SINGAPORE: Defence Minister Ng Eng Hen on Sunday (Jun 5) called on countries to pursue common security objectives at this year's Shangri-La Dialogue.
Speaking on the last day of the dialogue, Dr Ng spoke about the need to build joint responses, and strengthen intelligence, surveillance and reconnaissance efforts, amid the increasing threat of terrorism in the region.
Dr Ng also touched on the importance of US and China to ASEAN. At the inaugural Shangri-La Dialogue in 2002 - then Senior Minister Lee Kuan Yew spoke of two important security challenges that would confront the region for years to come - the US-China relationship and global terrorism.
Fifteen years later, these challenges continue to sit at the forefront of global security. "With US and China as the main protagonists, the South China Sea and territorial disputes therein, willy-nilly, has provided the stage on which this strategic rivalry is being played out,” Dr Ng said.
He added: “ASEAN, with some members as dispute claimants, asserts its centrality – but still, a position attained by default – and has pushed for a Code of Conduct in the South China Sea. I think all of us are conscious that more is at stake than disputed rocks or islands."
According to Dr Ng, the threat of terrorism has the potential to destabilise the region if not tackled decisively. He also said the threat will grow if terrorist groups become more organised to mount sophisticated large-scale attacks, with deadlier weapons.

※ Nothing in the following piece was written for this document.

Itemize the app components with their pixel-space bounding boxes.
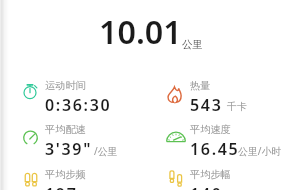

"Where appropriate, we can combine resources for operations. The proposed Sulu Sea patrols between Malaysia, Indonesia and the Philippines are a welcome initiative to deal with maritime terrorism and smuggling in the region and curtail the movement of extremists.”
Dr Ng added that the region has enjoyed relative peace and progress in the last 15 years, and the dialogue will continue to address the challenges that threaten the region's collective security and beyond.